The result? I can eat for a measly $1.43 per day, by eating a bit under half a cup (measured dry) of lentils, a very small bit of egg, about 1/9 of a box of mac’n’cheese, and between 4 and 5 packages of Ramen noodles.

Yum.

Finally, linear programs come with their dual program, which in this situation gives values to each nutrient. Here’s that code.

sage: #Now, on to the DUAL PROBLEM:
sage: d = MixedIntegerLinearProgram()
sage: x = d.new_variable()
sage: for j in [0..19]:
...       d.add_constraint( sum( [ n[j][i]*x[i] for i in [0..6] ] ) <= n[j][0]*x[7] + n[j][1]*x[8] + n[j][4]*x[11] + n[j][6]*x[13] + c[j] )
...
sage: d.set_objective( 100*x[0] - 200*x[7] + 2000*x[1] - 2500*x[8] + 100*x[2]
...         + 100*x[3] + 150*x[4] - 300*x[11] + 56*x[5] + 100*x[6] - 300*x[13] )
...
sage: d.solve()
143.06214933103152
sage: for i, v in d.get_values(x).iteritems():
...       print 'x_%s = %s' % (i, v)
x_0 = 0.0
x_1 = 0.075
x_2 = 0.0
x_3 = 0.0266508416055
x_4 = 0.0
x_5 = 0.0
x_6 = 0.563336210617
x_7 = 0.0
x_8 = 0.0
x_11 = 0.219788519637
x_13 = 0.0

Again you see the optimal $1.43. Here only Calories, iron, and carbohydrates should have positive cost, while sodium should have negative cost. (The negative is allowed here since I have put an upper bound on the daily intake of sodium.)
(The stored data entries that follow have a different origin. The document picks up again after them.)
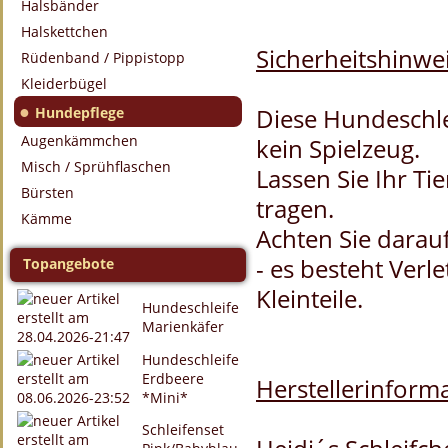
Halsbänder
Halskettchen
Sicherheitshinwei
Rüdenband / Pippistopp
Kleiderbügel
●
Diese Hundeschle
Hundepflege
Augenkämmchen
kein Spielzeug.
Misch / Sprühflaschen
Lassen Sie Ihr Ti
Bürsten
tragen.
Kämme
Achten Sie darauf
- es besteht Verl
Topangebote
Kleinteile.
Hundeschleife
Marienkäfer
Hundeschleife
Erdbeere
Herstellerinforma
*Mini*
Schleifenset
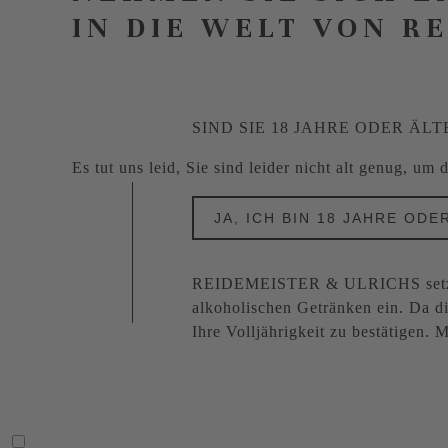
IN DIE WELT VON R
SIND SIE 18 JAHRE ODER ÄLT
Es tut uns leid, Sie sind leider nicht alt genug, um
JA, ICH BIN 18 JAHRE ODE
REIDEMEISTER & ULRICHS setzt s
alkoholischen Getränken ein. Da di
Ihre Volljährigkeit zu bestätigen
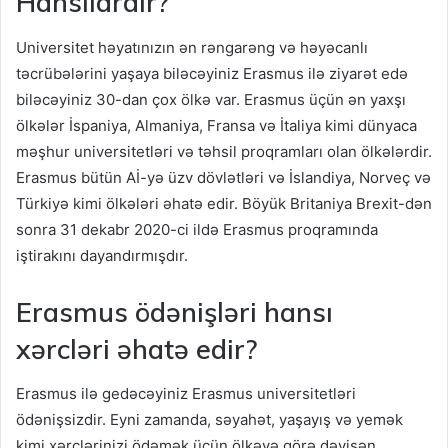
Hansılardır?
Universitet həyatınızın ən rəngarəng və həyəcanlı
təcrübələrini yaşaya biləcəyiniz Erasmus ilə ziyarət edə
biləcəyiniz 30-dan çox ölkə var. Erasmus üçün ən yaxşı
ölkələr İspaniya, Almaniya, Fransa və İtaliya kimi dünyaca
məşhur universitetləri və təhsil proqramları olan ölkələrdir.
Erasmus bütün Aİ-yə üzv dövlətləri və İslandiya, Norveç və
Türkiyə kimi ölkələri əhatə edir. Böyük Britaniya Brexit-dən
sonra 31 dekabr 2020-ci ildə Erasmus proqramında
iştirakını dayandırmışdır.
Erasmus ödənişləri hansı
xərcləri əhatə edir?
Erasmus ilə gedəcəyiniz Erasmus universitetləri
ödənişsizdir. Eyni zamanda, səyahət, yaşayış və yemək
kimi xərclərinizi ödəmək üçün ölkəyə görə dəyişən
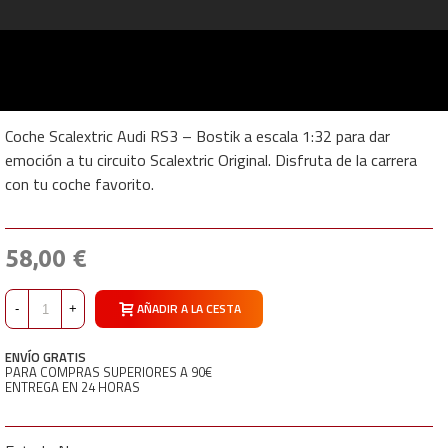
Coche Scalextric Audi RS3 – Bostik a escala 1:32 para dar
emoción a tu circuito Scalextric Original. Disfruta de la carrera
con tu coche favorito.
58,00 €
AÑADIR A LA CESTA
-
+
ENVÍO GRATIS
PARA COMPRAS SUPERIORES A 90€
ENTREGA EN 24 HORAS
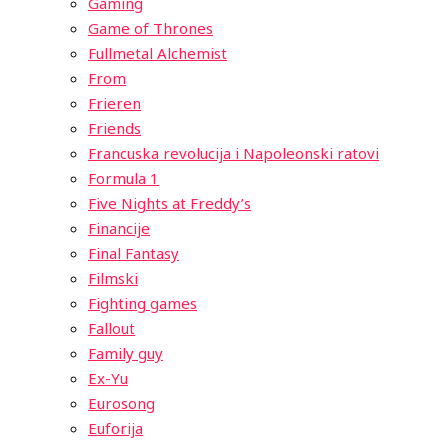
Gaming
Game of Thrones
Fullmetal Alchemist
From
Frieren
Friends
Francuska revolucija i Napoleonski ratovi
Formula 1
Five Nights at Freddy’s
Financije
Final Fantasy
Filmski
Fighting games
Fallout
Family guy
Ex-Yu
Eurosong
Euforija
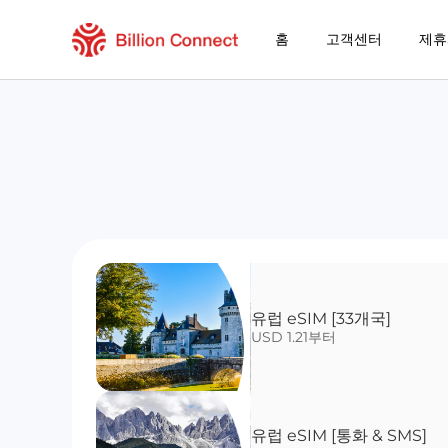
홈
고객센터
제휴
유럽 eSIM [33개국]
USD 1.21부터
유럽 eSIM [통화 & SMS]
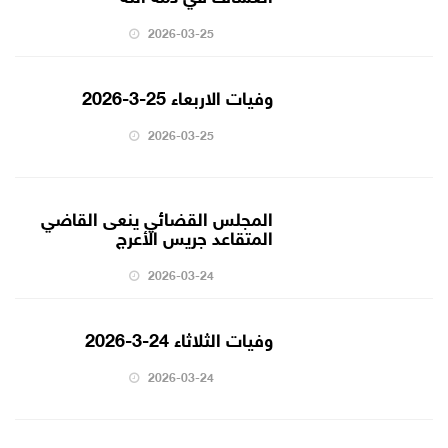
2026-03-25
وفيات الاربعاء 25-3-2026
2026-03-25
المجلس القضائي ينعى القاضي
المتقاعد جريس الأعرج
2026-03-24
وفيات الثلاثاء 24-3-2026
2026-03-24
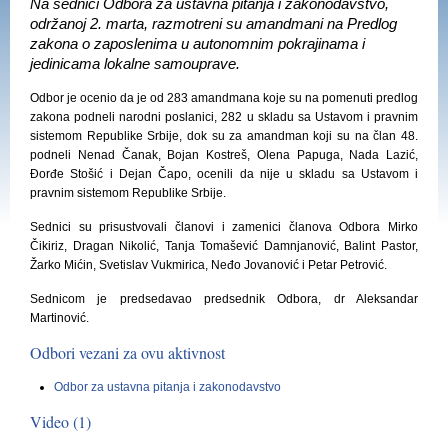
Na sednici Odbora za ustavna pitanja i zakonodavstvo,
održanoj 2. marta, razmotreni su amandmani na Predlog
zakona o zaposlenima u autonomnim pokrajinama i
jedinicama lokalne samouprave.
Odbor je ocenio da je od
283
amandmana koje su na pomenuti predlog
zakona podneli narodni poslanici,
282
u skladu sa Ustavom i pravnim
sistemom Republike Srbije, dok su za amandman koji su na član 48.
podneli Nenad Čanak, Bojan Kostreš, Olena Papuga, Nada Lazić,
Đorđe Stošić i Dejan Čapo, ocenili da nije u skladu sa Ustavom i
pravnim sistemom Republike Srbije.
Sednici su prisustvovali članovi i zamenici članova Odbora Mirko
Čikiriz, Dragan Nikolić, Tanja Tomašević Damnjanović, Balint Pastor,
Žarko Mićin, Svetislav Vukmirica, Neđo Jovanović i Petar Petrović.
Sednicom je predsedavao predsednik Odbora, dr Aleksandar
Martinović.
Odbori vezani za ovu aktivnost
Odbor za ustavna pitanja i zakonodavstvo
Video (1)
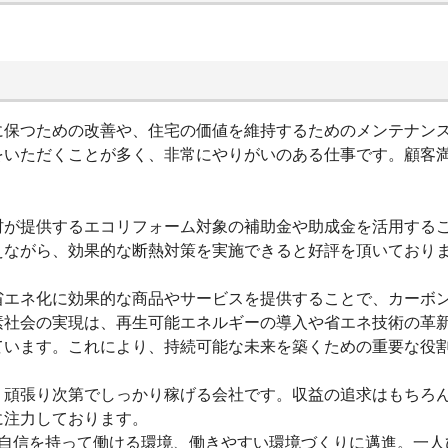
に保つための改善や、住宅の価値を維持するためのメンテナン
をいただくことが多く、非常にやりがいのある仕事です。顧客
村が提供するエコリフォーム対象の補助金や助成金を活用する
えながら、効果的な断熱対策を実施できると好評を頂いており
省エネ化に効果的な商品やサービスを提供することで、カーボ
素社会の実現は、再生可能エネルギーの導入や省エネ技術の革
ています。これにより、持続可能な未来を築くための重要な役
、頑張り次第でしっかり稼げる会社です。収益の追求はもちろ
に注力しております。
が自信を持って働ける環境、働きやすい環境づくりに邁進。一人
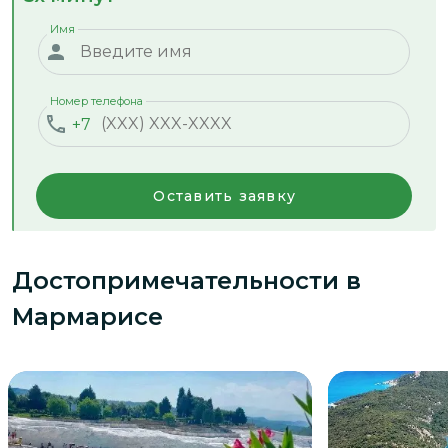
Имя
Номер телефона
+7
Оставить заявку
Достопримечательности
в
Мармарисе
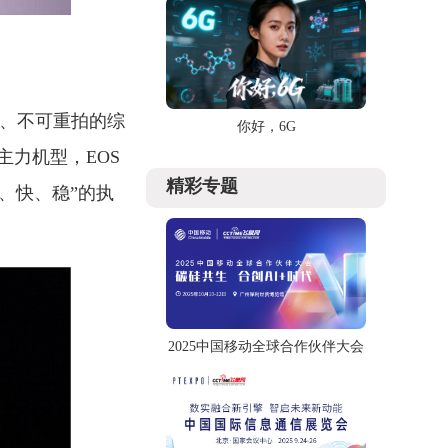
位、不可重拍的综
你好，6G
力机型，EOS
精彩专题
、快、稳”的执
2025中国移动全球合作伙伴大会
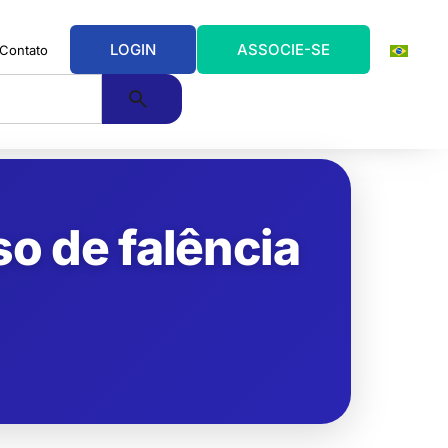
LOGIN
ASSOCIE-SE
Contato
so de falência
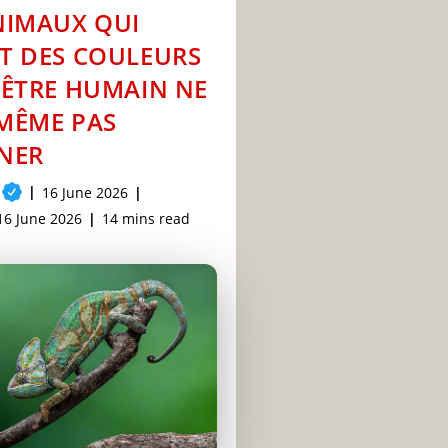
NIMAUX QUI
T DES COULEURS
’ÊTRE HUMAIN NE
MÊME PAS
NER
Post
16 June 2026
published:
Post
Reading
16 June 2026
14 mins read
last
time:
modified:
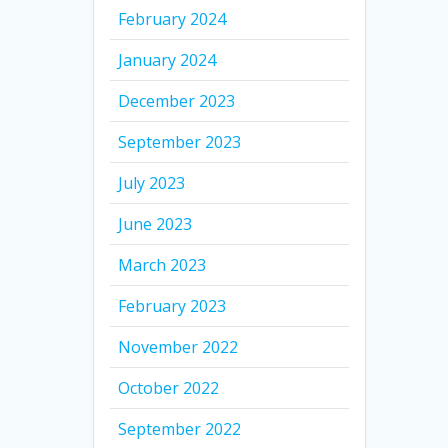
February 2024
January 2024
December 2023
September 2023
July 2023
June 2023
March 2023
February 2023
November 2022
October 2022
September 2022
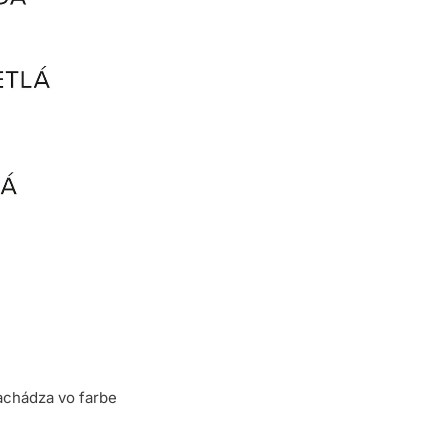
achádza vo farbe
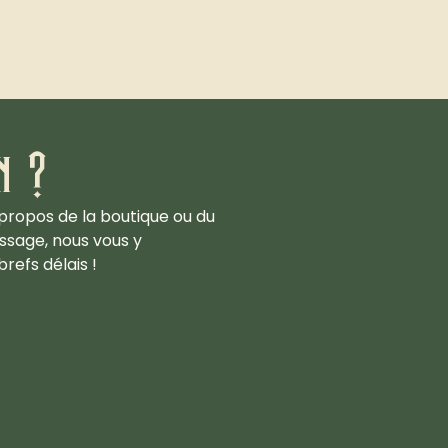
n ?
propos de la boutique ou du
ssage, nous vous y
refs délais !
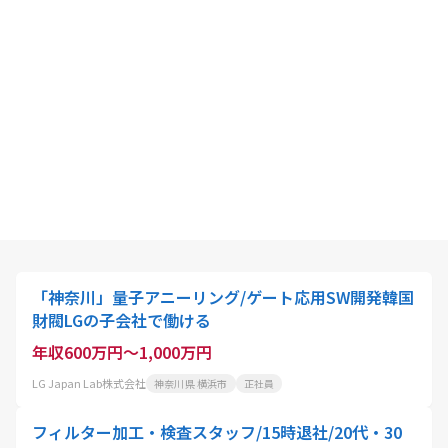
「神奈川」量子アニーリング/ゲート応用SW開発韓国
財閥LGの子会社で働ける
年収600万円～1,000万円
LG Japan Lab株式会社
神奈川県 横浜市
正社員
フィルター加工・検査スタッフ/15時退社/20代・30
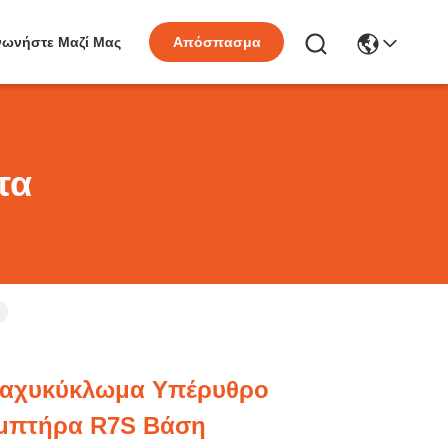
νωνήστε Μαζί Μας
Απόσπασμα
τα
ραχυκύκλωμα Υπέρυθρο
μπτήρα R7S Βάση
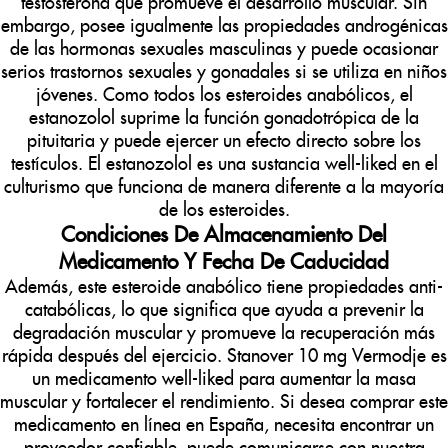
testosterona que promueve el desarrollo muscular. Sin
embargo, posee igualmente las propiedades androgénicas
de las hormonas sexuales masculinas y puede ocasionar
serios trastornos sexuales y gonadales si se utiliza en niños
jóvenes. Como todos los esteroides anabólicos, el
estanozolol suprime la función gonadotrópica de la
pituitaria y puede ejercer un efecto directo sobre los
testículos. El estanozolol es una sustancia well-liked en el
culturismo que funciona de manera diferente a la mayoría
de los esteroides.
Condiciones De Almacenamiento Del
Medicamento Y Fecha De Caducidad
Además, este esteroide anabólico tiene propiedades anti-
catabólicas, lo que significa que ayuda a prevenir la
degradación muscular y promueve la recuperación más
rápida después del ejercicio. Stanover 10 mg Vermodje es
un medicamento well-liked para aumentar la masa
muscular y fortalecer el rendimiento. Si desea comprar este
medicamento en línea en España, necesita encontrar un
proveedor confiable, puede comunicarse con nuestra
Finally, I decided to see what happened after I removed the upper bounds (since these were not really requested in the problem). In this version of the problem, I can save three cents, and should eat 2 teaspoons of peanut butter, 1/4 cup lentils, and nearly 10 packages of Ramen.